Thursday, April 23, 2015

A case for sugar, gluten, soy, and dairy

Last year The New Yorker reported that about a third of Americans are eliminating gluten from their diets. Do a quick google search and you can find numerous blogs and op-ed articles documenting the author's departure from sugar. Soy? Oh heavens no - it cases cancer. Want a nice, cool glass of milk with your breakfast? It's chuck full of growth hormones and gives you acne.

Working in a restaurant, I am just waiting for the day when a customer hands me a hard listing out the laundry list of of his food intolerances; "Hello, my name is _____ and I am: dairy-free, nut-free, egg-free, shellfish-free, gluten-free, soy-free, corn-free, and vegan." Excuse my bluntness, but can I interest you in a delicious glass of clear, refreshing water?
Yes, it's true - there are people who have medical conditions that warrants the elimination of certain foods, but they only account for a tiny percentage of the population. About 1% of the population suffers from Celiac's disease; less than 0.001% of the population suffers from hereditary fructose (type of sugar) intolerances; about 0.4% of children suffer from soy allergies and most are resolved by age 10; only 0.5-1% of adults suffer from true dairy allergies.
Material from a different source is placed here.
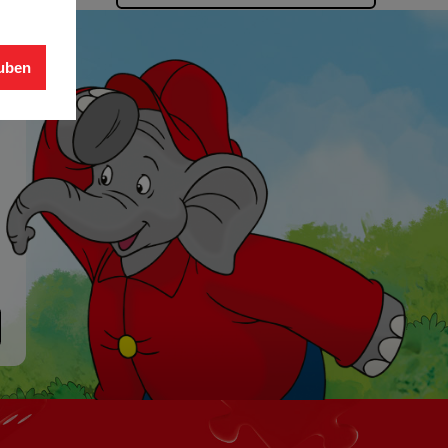
auben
It's no secret that some of the most avoided food groups have been mainstays of the human diet for thousands of years while our digestive systems have not evolved much (if any) in the past 50 years, our supposed food-intolerances have and neither has our food.

Dr. Joseph A. Murray, a professor at the Mayo Clinic release a statement saying "The wheat grain is not a lot different than it was fifty years ago...chemically, the contents just have not changed much. And there is something more important to note. Wheat consumption is going down, not up. I don’t think this is a problem that can be linked to the genetics of wheat."

Frankly, I believe that gluten/dairy/soy/sugar sensitivities are the lovechild of 1) misinformed pseudoscience and 2) temporary secondary food sensitivities due a history of restriction which will resolve with continuous refeeding.

I strongly believe that most food sensitivities in today's culture are perpetuated by charlatans to hoards of misinformed and over-diagnosed followers who mistakenly associate normal patterns of bloating, water retention, weight gain, or physiological and psychological unwellness caused by broader lifestyle factors like stress or lack of sleep to a specific food scapegoat. That massive sentence is to say correlation does not imply causation (one of the basics of Statistics 101).
The mind is an extremely powerful tool and the belief that you are ridding your body is harms like sugar and soy can actually make you feel healthier, lighter, more mental clarity, and even some physical improvements; it's the placebo effect!

Unless you have a doctor-diagnosed food allergy, there is absolutely no sound reason to avoid sugar/gluten/soy/dairy. Yes, you may lose some weight initially from going _____-free but that's only natural when you start restricting calories, but it comes at a cost. Not only are companies making huge margins by marketing to your health-perceptions, your food restrictions interferes with your social life, and puts you at risk for a slippery slope down towards orthorexic or anorexic behaviors.

Conclusion: there is nothing wrong with a piece of bread topped with a slather of butter and strawberry preserves.